Über die Jahrhunderte ist Österreich ein katholisches Land gewesen. Vielleicht ist dies das Katholische an uns, dass so viele glauben, Veränderung alleine könne nicht helfen, es müsse schon Erlösung sein. Das Unangenehme an der Veränderung ist, dass die Menschen sie selber zu erwirken haben, das Angenehme an der Erlösung hingegen, dass sie ihnen widerfährt - von oben, von außen, von einem Gott, einem Führer, jedenfalls von einer Macht, der man sich zu seinem eigenen Besten nur zu ergeben braucht.
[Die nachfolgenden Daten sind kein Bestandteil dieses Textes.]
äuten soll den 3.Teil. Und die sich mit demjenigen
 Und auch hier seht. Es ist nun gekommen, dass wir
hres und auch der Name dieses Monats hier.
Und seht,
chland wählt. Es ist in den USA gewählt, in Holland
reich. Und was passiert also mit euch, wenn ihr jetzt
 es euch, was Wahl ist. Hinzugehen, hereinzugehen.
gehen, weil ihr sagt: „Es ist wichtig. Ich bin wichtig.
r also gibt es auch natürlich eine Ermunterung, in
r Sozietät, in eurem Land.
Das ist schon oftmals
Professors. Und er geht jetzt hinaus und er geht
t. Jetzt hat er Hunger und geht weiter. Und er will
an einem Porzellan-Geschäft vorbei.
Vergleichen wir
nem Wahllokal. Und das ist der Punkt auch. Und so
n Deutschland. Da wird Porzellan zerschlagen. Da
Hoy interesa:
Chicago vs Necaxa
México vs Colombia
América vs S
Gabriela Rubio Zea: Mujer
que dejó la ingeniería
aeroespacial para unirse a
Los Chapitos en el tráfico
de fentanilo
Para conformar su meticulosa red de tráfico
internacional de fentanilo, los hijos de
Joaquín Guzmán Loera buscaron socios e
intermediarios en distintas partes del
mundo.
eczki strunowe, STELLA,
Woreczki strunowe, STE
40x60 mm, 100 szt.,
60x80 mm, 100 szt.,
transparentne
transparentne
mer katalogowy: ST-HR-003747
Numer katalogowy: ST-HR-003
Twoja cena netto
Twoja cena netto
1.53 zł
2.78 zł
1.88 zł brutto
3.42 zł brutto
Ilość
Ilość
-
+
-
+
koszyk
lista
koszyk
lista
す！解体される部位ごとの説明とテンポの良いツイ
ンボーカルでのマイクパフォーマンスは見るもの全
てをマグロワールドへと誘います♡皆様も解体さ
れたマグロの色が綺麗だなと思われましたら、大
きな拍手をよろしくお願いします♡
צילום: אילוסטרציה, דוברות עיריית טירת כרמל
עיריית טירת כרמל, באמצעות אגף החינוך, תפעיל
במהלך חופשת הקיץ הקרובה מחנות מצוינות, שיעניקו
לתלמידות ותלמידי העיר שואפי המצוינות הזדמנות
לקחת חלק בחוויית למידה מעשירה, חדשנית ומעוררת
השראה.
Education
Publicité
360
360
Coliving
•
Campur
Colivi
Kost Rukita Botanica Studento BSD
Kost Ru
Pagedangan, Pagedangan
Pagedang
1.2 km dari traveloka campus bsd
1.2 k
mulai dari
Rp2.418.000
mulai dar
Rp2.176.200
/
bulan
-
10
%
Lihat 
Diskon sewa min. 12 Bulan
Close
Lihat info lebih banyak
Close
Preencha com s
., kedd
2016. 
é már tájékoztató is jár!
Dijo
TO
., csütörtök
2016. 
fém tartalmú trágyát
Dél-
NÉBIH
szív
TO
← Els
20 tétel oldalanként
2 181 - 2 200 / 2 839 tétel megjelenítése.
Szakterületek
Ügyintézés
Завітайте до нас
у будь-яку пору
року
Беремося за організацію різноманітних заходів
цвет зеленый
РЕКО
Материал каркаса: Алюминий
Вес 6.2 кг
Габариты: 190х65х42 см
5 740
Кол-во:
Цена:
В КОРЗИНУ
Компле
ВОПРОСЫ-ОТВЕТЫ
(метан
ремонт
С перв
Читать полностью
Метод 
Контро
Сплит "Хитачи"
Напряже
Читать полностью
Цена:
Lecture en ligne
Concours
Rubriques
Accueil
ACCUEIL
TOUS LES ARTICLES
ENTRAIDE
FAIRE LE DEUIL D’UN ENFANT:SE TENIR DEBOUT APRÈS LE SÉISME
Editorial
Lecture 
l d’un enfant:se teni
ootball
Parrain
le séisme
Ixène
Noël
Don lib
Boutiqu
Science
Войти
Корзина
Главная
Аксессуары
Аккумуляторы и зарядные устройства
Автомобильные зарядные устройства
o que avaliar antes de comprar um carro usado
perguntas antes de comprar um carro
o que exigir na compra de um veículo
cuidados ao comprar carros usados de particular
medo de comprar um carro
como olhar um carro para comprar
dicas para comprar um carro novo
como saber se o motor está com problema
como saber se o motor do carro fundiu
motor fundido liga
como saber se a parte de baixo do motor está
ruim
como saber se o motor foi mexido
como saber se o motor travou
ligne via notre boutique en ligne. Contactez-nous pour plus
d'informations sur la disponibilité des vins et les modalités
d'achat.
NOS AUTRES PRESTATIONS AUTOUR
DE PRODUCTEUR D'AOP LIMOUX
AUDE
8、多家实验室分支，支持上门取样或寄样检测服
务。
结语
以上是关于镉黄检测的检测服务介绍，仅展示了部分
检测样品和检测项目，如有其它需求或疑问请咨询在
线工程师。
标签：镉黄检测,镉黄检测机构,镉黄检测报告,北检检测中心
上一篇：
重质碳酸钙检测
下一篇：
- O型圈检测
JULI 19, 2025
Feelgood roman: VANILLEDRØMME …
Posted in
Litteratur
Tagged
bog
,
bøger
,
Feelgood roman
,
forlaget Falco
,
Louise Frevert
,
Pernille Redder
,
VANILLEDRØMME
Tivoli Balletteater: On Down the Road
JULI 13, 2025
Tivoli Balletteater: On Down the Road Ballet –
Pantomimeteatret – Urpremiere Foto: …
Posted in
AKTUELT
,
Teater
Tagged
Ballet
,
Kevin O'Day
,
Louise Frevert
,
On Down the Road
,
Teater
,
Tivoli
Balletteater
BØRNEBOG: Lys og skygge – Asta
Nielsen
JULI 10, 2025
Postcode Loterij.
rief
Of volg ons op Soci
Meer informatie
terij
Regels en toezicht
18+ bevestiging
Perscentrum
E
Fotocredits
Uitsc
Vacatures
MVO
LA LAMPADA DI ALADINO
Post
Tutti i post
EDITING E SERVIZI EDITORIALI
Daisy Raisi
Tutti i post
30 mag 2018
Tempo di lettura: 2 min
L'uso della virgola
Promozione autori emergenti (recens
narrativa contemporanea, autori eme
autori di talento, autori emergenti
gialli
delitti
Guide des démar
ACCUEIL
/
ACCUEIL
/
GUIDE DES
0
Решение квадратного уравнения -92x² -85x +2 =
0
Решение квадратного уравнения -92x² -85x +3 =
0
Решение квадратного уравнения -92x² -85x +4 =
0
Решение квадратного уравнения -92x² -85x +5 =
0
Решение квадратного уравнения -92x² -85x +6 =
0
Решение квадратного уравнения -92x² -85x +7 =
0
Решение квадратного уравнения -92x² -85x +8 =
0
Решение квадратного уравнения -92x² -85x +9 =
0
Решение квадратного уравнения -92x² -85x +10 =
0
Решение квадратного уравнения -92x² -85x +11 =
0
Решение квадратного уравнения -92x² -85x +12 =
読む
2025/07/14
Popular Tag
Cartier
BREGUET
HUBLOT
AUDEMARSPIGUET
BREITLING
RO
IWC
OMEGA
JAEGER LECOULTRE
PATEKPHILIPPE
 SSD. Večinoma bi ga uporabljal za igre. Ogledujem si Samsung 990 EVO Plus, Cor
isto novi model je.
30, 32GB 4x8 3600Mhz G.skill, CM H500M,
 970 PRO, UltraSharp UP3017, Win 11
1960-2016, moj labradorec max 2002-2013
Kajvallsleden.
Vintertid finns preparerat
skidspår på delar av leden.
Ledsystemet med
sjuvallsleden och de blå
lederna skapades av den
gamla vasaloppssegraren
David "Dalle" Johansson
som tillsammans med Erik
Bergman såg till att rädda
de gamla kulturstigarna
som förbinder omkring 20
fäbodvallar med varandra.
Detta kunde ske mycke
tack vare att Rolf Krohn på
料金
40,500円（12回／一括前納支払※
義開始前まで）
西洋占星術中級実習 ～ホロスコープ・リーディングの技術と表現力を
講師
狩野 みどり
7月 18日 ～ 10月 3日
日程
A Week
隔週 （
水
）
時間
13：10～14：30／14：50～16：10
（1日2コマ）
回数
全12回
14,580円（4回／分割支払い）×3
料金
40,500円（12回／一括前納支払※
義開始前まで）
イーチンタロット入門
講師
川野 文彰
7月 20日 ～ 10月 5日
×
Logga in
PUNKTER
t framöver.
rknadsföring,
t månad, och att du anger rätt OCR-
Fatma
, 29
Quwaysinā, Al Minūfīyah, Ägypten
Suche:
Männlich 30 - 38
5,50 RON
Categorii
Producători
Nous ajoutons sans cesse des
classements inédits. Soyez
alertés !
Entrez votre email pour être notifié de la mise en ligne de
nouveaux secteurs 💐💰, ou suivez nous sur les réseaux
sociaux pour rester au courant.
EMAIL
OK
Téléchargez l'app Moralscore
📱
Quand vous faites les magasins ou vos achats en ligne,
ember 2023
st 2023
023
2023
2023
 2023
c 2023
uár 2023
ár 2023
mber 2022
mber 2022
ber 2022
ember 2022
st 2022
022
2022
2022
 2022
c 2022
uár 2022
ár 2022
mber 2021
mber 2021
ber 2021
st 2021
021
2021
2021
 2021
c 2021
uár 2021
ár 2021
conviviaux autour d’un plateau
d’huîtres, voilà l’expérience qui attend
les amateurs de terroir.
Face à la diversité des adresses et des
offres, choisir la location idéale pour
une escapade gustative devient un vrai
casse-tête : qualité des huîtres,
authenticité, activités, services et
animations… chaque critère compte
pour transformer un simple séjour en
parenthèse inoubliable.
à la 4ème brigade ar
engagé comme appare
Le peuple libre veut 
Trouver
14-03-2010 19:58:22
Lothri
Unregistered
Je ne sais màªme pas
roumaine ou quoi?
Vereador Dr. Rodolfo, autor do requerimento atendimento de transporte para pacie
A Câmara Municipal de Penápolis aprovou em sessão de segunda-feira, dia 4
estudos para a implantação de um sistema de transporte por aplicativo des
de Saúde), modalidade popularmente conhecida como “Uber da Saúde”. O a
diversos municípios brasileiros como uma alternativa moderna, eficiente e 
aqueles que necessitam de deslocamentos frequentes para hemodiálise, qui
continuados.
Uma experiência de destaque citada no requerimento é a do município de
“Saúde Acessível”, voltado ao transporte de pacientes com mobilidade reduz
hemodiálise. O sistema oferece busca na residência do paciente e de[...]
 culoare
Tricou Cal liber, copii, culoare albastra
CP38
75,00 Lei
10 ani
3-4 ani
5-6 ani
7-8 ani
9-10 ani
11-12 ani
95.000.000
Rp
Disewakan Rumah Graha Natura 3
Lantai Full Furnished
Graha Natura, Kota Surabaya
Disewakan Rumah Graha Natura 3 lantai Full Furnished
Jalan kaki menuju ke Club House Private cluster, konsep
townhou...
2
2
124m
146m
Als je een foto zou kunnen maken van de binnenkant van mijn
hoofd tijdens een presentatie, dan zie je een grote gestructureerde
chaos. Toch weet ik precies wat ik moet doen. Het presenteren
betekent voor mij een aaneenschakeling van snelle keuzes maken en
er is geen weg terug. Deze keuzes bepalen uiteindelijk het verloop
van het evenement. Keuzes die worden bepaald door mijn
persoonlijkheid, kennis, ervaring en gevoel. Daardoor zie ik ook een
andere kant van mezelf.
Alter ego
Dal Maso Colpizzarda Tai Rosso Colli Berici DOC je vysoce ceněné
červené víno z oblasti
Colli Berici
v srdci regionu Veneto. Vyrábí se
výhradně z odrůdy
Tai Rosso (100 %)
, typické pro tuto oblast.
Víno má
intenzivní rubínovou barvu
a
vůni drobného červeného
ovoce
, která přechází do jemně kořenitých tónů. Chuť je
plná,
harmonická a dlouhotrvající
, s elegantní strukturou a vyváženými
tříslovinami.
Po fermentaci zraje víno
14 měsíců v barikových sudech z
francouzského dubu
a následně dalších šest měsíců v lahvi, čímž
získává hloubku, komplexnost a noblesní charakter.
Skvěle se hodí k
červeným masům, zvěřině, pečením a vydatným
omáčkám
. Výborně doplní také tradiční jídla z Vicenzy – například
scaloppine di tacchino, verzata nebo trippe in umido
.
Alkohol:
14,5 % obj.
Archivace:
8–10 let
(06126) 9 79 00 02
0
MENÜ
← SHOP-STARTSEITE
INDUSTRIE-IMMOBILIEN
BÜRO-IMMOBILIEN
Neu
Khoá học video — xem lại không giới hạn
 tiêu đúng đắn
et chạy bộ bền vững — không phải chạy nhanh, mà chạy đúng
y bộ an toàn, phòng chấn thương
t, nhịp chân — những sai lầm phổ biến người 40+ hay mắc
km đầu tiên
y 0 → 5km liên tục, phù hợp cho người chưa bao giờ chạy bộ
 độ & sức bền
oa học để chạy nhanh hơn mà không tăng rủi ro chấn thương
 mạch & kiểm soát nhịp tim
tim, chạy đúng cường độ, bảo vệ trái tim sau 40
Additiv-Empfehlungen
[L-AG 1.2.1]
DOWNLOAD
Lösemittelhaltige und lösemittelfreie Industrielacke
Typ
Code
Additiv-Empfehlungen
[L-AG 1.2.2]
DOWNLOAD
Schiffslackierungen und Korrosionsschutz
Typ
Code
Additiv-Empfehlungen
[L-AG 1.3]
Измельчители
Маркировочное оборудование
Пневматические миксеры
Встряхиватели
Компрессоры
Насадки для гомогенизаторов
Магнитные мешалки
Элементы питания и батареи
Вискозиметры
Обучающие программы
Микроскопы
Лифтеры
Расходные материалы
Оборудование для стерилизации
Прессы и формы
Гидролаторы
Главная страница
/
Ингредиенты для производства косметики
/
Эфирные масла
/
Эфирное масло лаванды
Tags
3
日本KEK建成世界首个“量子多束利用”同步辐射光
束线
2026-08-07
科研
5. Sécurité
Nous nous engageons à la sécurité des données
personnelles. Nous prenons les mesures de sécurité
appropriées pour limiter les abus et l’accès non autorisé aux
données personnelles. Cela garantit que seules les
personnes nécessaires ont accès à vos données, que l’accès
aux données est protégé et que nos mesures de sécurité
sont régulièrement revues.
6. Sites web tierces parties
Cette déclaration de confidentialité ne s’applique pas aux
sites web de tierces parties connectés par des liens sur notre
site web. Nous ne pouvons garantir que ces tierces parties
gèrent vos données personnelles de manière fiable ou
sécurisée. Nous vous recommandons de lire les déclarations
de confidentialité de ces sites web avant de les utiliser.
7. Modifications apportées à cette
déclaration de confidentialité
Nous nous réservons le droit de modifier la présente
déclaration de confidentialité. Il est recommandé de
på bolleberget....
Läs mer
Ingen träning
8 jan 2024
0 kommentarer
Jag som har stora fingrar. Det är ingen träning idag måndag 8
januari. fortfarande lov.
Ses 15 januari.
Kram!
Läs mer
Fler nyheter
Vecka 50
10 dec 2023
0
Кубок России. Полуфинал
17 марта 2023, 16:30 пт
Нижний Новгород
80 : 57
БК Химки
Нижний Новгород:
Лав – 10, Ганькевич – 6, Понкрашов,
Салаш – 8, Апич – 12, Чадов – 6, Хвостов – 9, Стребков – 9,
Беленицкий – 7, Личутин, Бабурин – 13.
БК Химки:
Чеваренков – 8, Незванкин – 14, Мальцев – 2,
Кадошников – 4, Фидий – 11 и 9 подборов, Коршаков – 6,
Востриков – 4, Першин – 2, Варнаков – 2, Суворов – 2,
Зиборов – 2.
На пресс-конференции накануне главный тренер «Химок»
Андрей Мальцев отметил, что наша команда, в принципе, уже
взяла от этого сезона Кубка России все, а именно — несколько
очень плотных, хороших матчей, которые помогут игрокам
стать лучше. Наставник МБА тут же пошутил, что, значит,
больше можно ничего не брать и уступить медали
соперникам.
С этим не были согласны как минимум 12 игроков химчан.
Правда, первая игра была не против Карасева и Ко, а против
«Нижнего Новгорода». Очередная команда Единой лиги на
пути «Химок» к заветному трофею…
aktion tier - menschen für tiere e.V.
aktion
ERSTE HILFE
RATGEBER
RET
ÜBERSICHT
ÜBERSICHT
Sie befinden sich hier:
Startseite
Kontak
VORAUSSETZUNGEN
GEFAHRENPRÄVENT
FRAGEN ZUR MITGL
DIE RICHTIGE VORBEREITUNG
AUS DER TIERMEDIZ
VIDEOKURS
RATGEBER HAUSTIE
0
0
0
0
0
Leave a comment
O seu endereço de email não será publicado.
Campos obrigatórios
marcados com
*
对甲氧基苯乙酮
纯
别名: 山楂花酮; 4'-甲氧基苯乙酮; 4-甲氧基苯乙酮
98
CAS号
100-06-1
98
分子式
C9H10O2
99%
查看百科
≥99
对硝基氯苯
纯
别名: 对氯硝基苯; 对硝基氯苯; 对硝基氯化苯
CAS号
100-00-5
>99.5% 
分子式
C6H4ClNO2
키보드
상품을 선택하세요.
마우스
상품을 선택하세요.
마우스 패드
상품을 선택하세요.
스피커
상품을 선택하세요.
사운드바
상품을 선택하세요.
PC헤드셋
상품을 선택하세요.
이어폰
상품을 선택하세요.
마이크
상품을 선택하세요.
Die katholische Sehnsucht nach Erlösung hat in den letzten hundert Jahren fast alle politischen Strömungen bestimmt, aus denen in Österreich etwas wurde, namentlich den Austromarxismus und den Deutschnationalismus, die ich ansonsten nicht miteinander in eins setzen möchte. Noch in der Bewegung, die zum Beitritt Österreichs zur EU führte, war das Erlösungsmotiv unüberhörbar: Europa, Du bist die Macht, die uns notfalls gegen unseren Willen, aber zu unserem Nutzen auf Trab bringen wird! Erledige Du für uns die Dinge, die aus Eigenem zu verändern wir die Hoffnung längst aufgegeben haben!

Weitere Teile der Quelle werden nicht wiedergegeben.